I'm afraid you're right. I've tried just about every cover type out there other than cedar swamps.


----------



## setterpoint

i think it was the rain we had in spring. because a lot of the birds we got were older birds not to many young birds and not finding them in the same stuff we did last year but still have had fair hunting hunting season but down from last year at this time


----------



## Timber

Ray Adams said:


> I sure wish this were the case, but I'm telling you, I've been walking 8 - 10 mile days and hitting typical and atypical cover alike. There's only so many places grouse can survive. We know they aren't swimming in ponds and I've seriously even checked fallow fields adjacent to grouse cover in case they were feeding on waste corn or grasshoppers. No dice.
> 
> As I told a buddy recently, there isn't some upland speakeasy where these birds are holed-up sipping Manhattens. They simply aren't there.


I found this to be true in most of my previous go to spots, and decided to hit some areas with a little higher elevation, edges with chest nuts been working. I did go back to one of my old spots I always flush birds, and did well today compared to early season, I feel like today things could be changing. Good luck. But yes it was tough for a while, and I was worried, but it's game on know!


----------



## ab5228

Record spring/summer rainfalls in parts of the Yoop, I don’t know how that wouldn’t hurt nesting success. This is my first year hunting with a dog and I’ve been logging flushes/hour and I’m close to 30 hours now in 6 different counties. What kind of flush rate/hour would make for “lowest numbers ever?” I’ve been feeling good about all the grouse we’ve been finding, I mean, I’ve missed a lot birds this season.


----------



## BIGSP

ab5228 said:


> Record spring/summer rainfalls in parts of the Yoop, I don’t know how that wouldn’t hurt nesting success. This is my first year hunting with a dog and I’ve been logging flushes/hour and I’m close to 30 hours now in 6 different counties. What kind of flush rate/hour would make for “lowest numbers ever?” I’ve been feeling good about all the grouse we’ve been finding, I mean, I’ve missed a lot birds this season.

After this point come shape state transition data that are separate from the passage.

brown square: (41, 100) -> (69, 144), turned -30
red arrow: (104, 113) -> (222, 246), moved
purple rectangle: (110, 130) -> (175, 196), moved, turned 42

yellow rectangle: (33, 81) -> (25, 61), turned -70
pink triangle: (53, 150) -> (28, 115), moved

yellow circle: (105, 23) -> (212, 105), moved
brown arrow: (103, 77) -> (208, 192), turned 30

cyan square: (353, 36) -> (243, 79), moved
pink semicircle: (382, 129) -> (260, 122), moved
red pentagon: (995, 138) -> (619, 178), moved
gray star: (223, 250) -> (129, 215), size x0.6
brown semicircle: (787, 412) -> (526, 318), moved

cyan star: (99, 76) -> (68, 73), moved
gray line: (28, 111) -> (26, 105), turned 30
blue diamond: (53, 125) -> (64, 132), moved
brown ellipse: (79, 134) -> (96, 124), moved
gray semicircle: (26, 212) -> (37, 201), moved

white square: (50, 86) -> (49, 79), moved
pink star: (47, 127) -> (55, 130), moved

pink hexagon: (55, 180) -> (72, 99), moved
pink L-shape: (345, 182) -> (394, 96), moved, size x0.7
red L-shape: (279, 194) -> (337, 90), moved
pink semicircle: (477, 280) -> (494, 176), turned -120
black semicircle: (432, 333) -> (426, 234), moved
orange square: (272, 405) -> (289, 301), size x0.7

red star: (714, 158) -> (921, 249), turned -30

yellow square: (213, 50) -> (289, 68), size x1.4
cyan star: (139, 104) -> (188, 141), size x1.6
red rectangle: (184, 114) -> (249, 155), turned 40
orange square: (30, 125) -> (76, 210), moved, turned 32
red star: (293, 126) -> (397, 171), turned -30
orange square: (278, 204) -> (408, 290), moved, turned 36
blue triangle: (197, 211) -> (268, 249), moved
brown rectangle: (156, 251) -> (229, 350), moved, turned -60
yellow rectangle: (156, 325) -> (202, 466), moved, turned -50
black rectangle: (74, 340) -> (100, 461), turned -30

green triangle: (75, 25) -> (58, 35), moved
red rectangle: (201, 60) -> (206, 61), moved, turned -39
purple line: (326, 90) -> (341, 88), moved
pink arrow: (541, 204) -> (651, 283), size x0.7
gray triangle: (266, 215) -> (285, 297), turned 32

I think good years years, with good dogs and good spots you should be flushing close to 5-6 per hour over the average of the season. Last year was probably close to 4.5-5 per hour and this year it keeps getting closer to 3 and if it keeps up will dip below that.


----------



## JBooth

I'm not sure what to think. I had good numbers of flushes early on as the families were still together so I know they are around. I think you have to be in the exact right area for that time and day to find them now though. There was almost no fruit in some of my spots this year. Acorns are pretty limited. They haven't been hitting the witch hazel nuts yet. So what are they eating??? my last two killed were full of mushrooms. That's not very helpful. I really haven't hunted much up north yet so we'll see what november holds and whether or not the birds are actually around or not.


----------



## Ray Adams

Ray Adams said:


> It goes without saying: bird hunting encompasses far more than flush rates or bag limits.
> Nonetheless, as bird hunters, we're obviously looking for bird contacts - for us and the dogs.
> 
> I've been hunting grouse and woodcock (and pheasant, to a lesser degree) since 1987. I'm in my early 40s and currently have the best dog I've ever owned. I'm in as good, if not better shape, than I was in my 20s. I mostly hunt the Lower Peninsula, but have hunted the UP, WI and South Dakota. I hunt about 30 days per season and train during the off-season.
> 
> All this aside, I've never struggled as hard to find birds (grouse and woodcock) as I have this year. I've hunted through this year's oppressive heat and drought, checking creek bottoms, along lakes, in aspen cuts, among the oaks, beside cedar swamps, edge cover, etc. etc...
> 
> The situation really has me scratching my head. Woodcock have been tough, but grouse are mainly nonexistent. Remembering past peak years in the cycle in the late 1980s, 1990s and 2009, it seems like we should be nearing another apex, yet, in my experience, numbers are at all-time lows.
> 
> From reading other posts, I know others have been experiencing similar situations, but I'd love to hear theories as to why. I've considered possibilities like a poor nesting period, drought, avian influenza, snowless winters, poor mast production, etc, but can't come to terms with what I've been seeing (or not seeing.)
> 
> Thoughts?
> 
> Ray


Based upon others' responses, a little research and some friends "in the know," I'm hedging my bets on a very poor nesting season that went largely unnoticed. Maybe that's wrong, but it's the way I'm leaning at this point.


----------



## Lucky Dog

I just ran my numbers and this year I am flushing a little more than half a bird per hour more than I was flushing last year at this point in the season.
I don't keep these numbers, but in the last two weeks my young of the year birds killed has increased a lot. Just guessing, but I'd say that YOY birds went from about 20% - 25% to about 50% - 60% in the last couple weeks., I'll add that I only judge that by tail length, which may not be the best way.


----------



## JBooth

Lucky Dog said:


> I just ran my numbers and this year I am flushing a little more than half a bird per hour more than I was flushing last year at this point in the season.
> I don't keep these numbers, but in the last two weeks my young of the year birds killed has increased a lot. Just guessing, but I'd say that YOY birds went from about 20% - 25% to about 50% - 60%, I'll add that I only judge that by tail length, which may not be the best way.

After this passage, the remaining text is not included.